ACTIVITY -
Word for word, restate the lines of the listing below from the line with "ต่อ 6 เดือน" through the line with "Scelta Del Redattore", and do not include the pictures.
** EXERCISE INPUT follows **
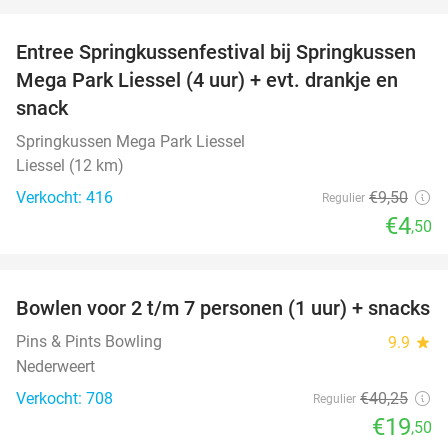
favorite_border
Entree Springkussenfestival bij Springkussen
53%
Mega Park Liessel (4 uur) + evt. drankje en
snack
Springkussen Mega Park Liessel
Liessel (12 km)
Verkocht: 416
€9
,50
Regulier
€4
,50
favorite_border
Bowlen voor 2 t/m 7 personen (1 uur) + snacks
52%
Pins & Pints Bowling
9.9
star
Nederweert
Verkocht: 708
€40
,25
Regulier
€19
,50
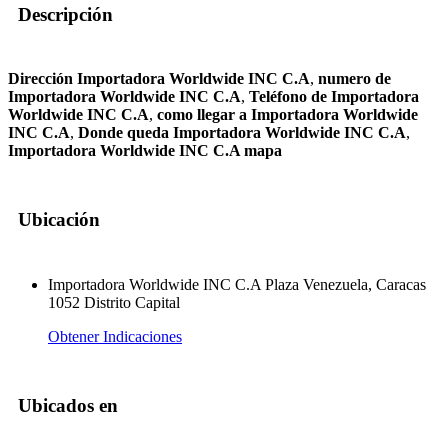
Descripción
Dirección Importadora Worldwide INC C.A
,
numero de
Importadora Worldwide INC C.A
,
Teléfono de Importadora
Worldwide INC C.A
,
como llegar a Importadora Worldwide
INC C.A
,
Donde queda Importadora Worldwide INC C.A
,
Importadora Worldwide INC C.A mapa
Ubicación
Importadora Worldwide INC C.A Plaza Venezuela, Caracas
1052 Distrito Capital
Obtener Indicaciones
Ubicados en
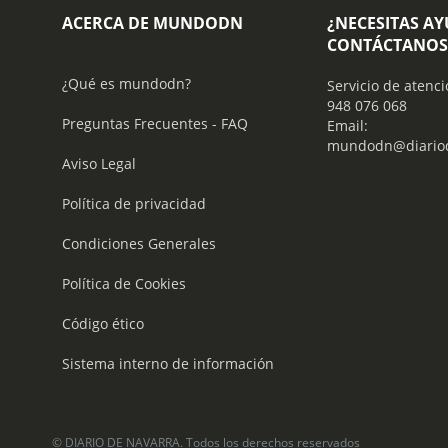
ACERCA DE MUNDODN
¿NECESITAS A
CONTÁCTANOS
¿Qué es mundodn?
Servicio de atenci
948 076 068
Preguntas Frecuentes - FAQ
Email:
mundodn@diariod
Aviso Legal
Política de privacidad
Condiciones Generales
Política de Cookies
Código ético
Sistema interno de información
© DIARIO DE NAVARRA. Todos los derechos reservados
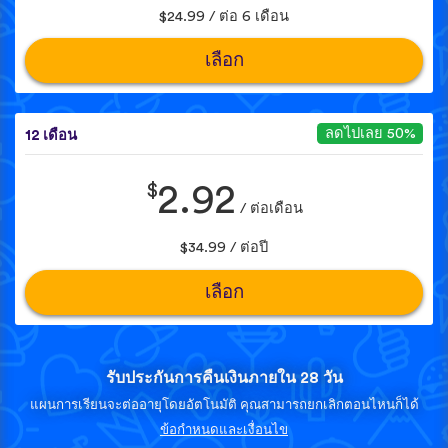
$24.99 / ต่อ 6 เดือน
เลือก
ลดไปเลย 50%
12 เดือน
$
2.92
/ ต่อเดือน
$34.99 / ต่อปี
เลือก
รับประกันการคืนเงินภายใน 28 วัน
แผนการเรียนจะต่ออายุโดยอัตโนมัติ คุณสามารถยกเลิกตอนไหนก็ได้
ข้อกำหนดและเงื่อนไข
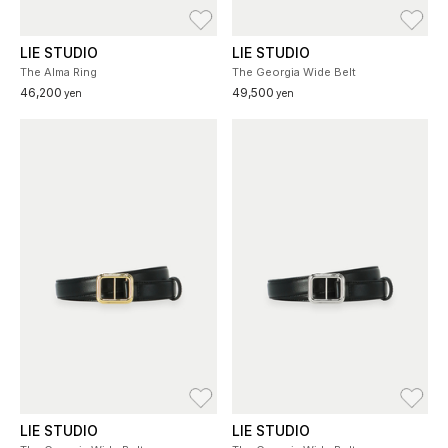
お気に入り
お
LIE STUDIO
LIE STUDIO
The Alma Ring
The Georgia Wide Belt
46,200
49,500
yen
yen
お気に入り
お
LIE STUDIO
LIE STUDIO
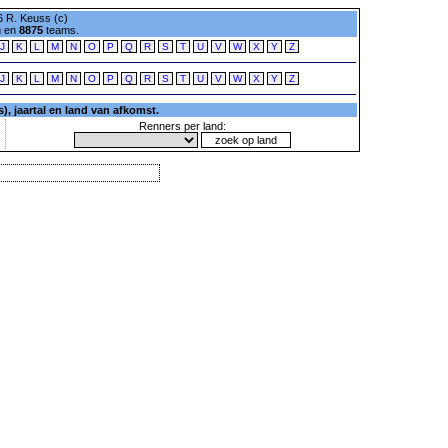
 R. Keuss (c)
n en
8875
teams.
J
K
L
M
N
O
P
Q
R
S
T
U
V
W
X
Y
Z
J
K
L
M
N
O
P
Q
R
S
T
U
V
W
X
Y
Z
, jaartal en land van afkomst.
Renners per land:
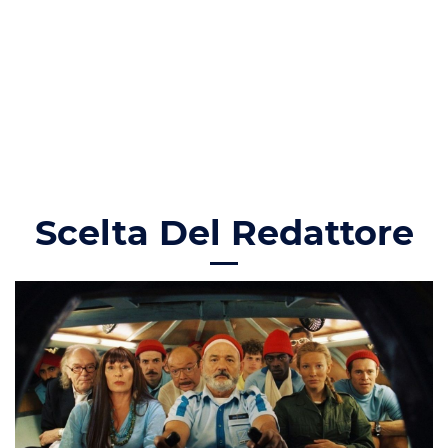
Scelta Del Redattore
** End of EXERCISE INPUT **
** EXERCISE INPUT follows **
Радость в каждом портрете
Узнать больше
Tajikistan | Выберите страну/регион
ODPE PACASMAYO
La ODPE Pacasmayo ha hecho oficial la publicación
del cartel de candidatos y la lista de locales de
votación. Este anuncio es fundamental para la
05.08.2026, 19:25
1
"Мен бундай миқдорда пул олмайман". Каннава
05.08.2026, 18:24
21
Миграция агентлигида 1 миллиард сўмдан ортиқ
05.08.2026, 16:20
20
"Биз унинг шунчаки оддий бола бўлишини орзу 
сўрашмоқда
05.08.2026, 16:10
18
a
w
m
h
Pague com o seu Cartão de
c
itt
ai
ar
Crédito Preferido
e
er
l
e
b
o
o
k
** End of EXERCISE INPUT **
ANSWER BELOW -
$24.99 / ต่อ 6 เดือน
เลือก
ลดไปเลย 50%
12 เดือน
$
2.92
/ ต่อเดือน
$34.99 / ต่อปี
เลือก
รับประกันการคืนเงินภายใน 28 วัน
แผนการเรียนจะต่ออายุโดยอัตโนมัติ คุณสามารถยกเลิกตอนไหนก็ได้
ข้อกำหนดและเงื่อนไข
お気に入り
お
LIE STUDIO
LIE STUDIO
The Alma Ring
The Georgia Wide Belt
46,200
49,500
yen
yen
お気に入り
お
LIE STUDIO
LIE STUDIO
 R. Keuss (c)
n en
8875
teams.
J
K
L
M
N
O
P
Q
R
S
T
U
V
W
X
Y
Z
J
K
L
M
N
O
P
Q
R
S
T
U
V
W
X
Y
Z
, jaartal en land van afkomst.
Renners per land:
Scelta Del Redattore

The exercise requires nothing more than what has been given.